Monday, July 10, 2006

Paul Krugman: The New York Paradox

I live and work in New Jersey, but I've always loved the energy and variety of the city that's just an hour's train ride away.
So I was happy to read in The New York Times about a New York success story: the surprising resurgence of Manhattan as a site for corporate headquarters.

What's interesting about the corporate return to Manhattan is that it flies in the face of today's conventional wisdom, which says that modern technology is making geography irrelevant.

Since work can now be done anywhere, the story goes, jobs move wherever the wages and other costs of doing business are lowest. And this should mean trouble for a high-wage, high-cost location like New York.

But somebody forgot to tell New York about the new rules: in spite of high costs, the city's economy is thriving.

And the report on the headquarters boom suggests that New York may, paradoxically, be doing well precisely because technology has made it possible to move many jobs away from high-cost locations.

During the 1960's and 1970's, New York lost much of its historical role as a headquarters city, as companies moved out to suburban campuses around the country.

"But in the last several years," the Times article declares, "New York has regained its magnetic force": there are more than twice as many headquarters and subsidiaries in the city as there were in 1990.

Why are corporations moving back to New York? Manhattan's appeal is obvious: the Big Apple is the best place for top executives to "network face to face with their peers in the hub of the financial, legal and communications industries," as the article puts it. But that's an advantage New York has offered ever since it became America's largest city.

In the past, however, this face-to-face communication came at a high price: in order to keep their top executives in Manhattan, companies also had to pay the rent on large office buildings and fill those buildings with thousands of lower-level employees, paying those employees wages high enough to compensate for New York's high cost of living. Many companies decided that the benefits of a New York headquarters weren't worth the cost.

Now, however, it's possible for many of the people who would formerly have worked at corporate headquarters to work somewhere else instead, communicating with management electronically. And that makes it worthwhile to move top executives back to the center of things.
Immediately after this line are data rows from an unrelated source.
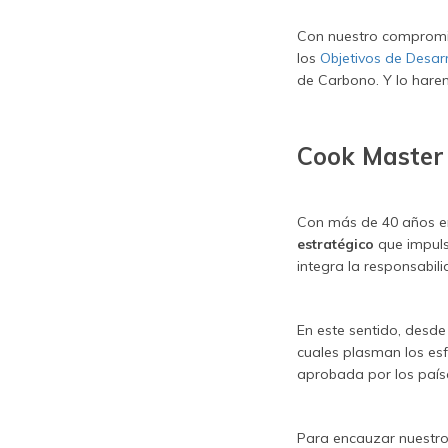
Con nuestro compromi
los
Objetivos de Desarr
de Carbono. Y lo hare
Cook Master 
Con más de 40 años e
estratégico
que impuls
integra la responsabil
En este sentido, desd
cuales plasman los esf
aprobada por los país
Para encauzar nuestro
The same thing may be happening in the financial industry, which these days is New York's principal "export" — that is, New Yorkers sell all sorts of things to each other, but they mainly sell financial services to other Americans and the rest of the world.
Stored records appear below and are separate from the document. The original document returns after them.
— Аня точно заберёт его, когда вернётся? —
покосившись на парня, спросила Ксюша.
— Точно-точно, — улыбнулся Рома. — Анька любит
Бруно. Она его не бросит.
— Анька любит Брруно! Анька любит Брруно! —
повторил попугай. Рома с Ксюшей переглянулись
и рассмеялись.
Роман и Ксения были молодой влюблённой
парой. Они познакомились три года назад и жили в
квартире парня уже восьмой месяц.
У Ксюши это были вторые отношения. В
If you looked only at the employment numbers, you might think that New York's export base is in trouble.

A recent report by the Federal Reserve Bank of New York points out that over the past 30 years, finance-sector employment has been shifting away from New York City toward lower-cost locations, both in the outer parts of the New York metropolitan area and in places like Dallas and San Antonio.

But what seems to be happening is that only relatively low-paid finance jobs are moving out of New York, while highly paid jobs are actually moving in.
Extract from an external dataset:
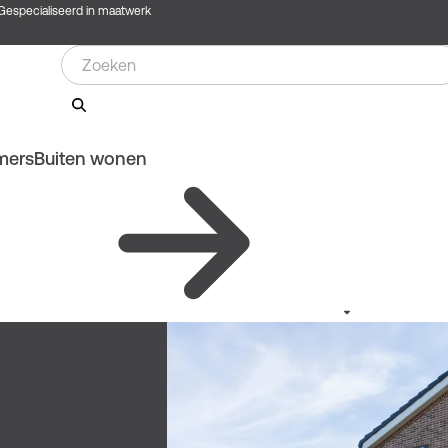
Gespecialiseerd in maatwerk
mers
Buiten wonen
The Fed study shows that New York's share of U.S. financial industry earnings, as opposed to employment, is actually higher now than it was in 1970.

And it's a good guess that financial firms, like corporate headquarters, find it easier to put their top people in New York now that the back-office work can be carried out someplace cheaper.

The story of the New York economy isn't entirely a happy one. The city has essentially lost all of its manufacturing, and it's now in the process of outsourcing both routine office work and many middle-management functions to other parts of the country.

What's left is an urban economy that offers a mix of very highly paid financial jobs and low-wage service jobs, with relatively little in the middle. Economic disparities in New York, as in the United States as a whole, are wider than they have been since the 1920's.

But for once, let me focus on the positive: the world's greatest city, a city that a generation ago seemed to be in irreversible decline, seems to be doing O.K.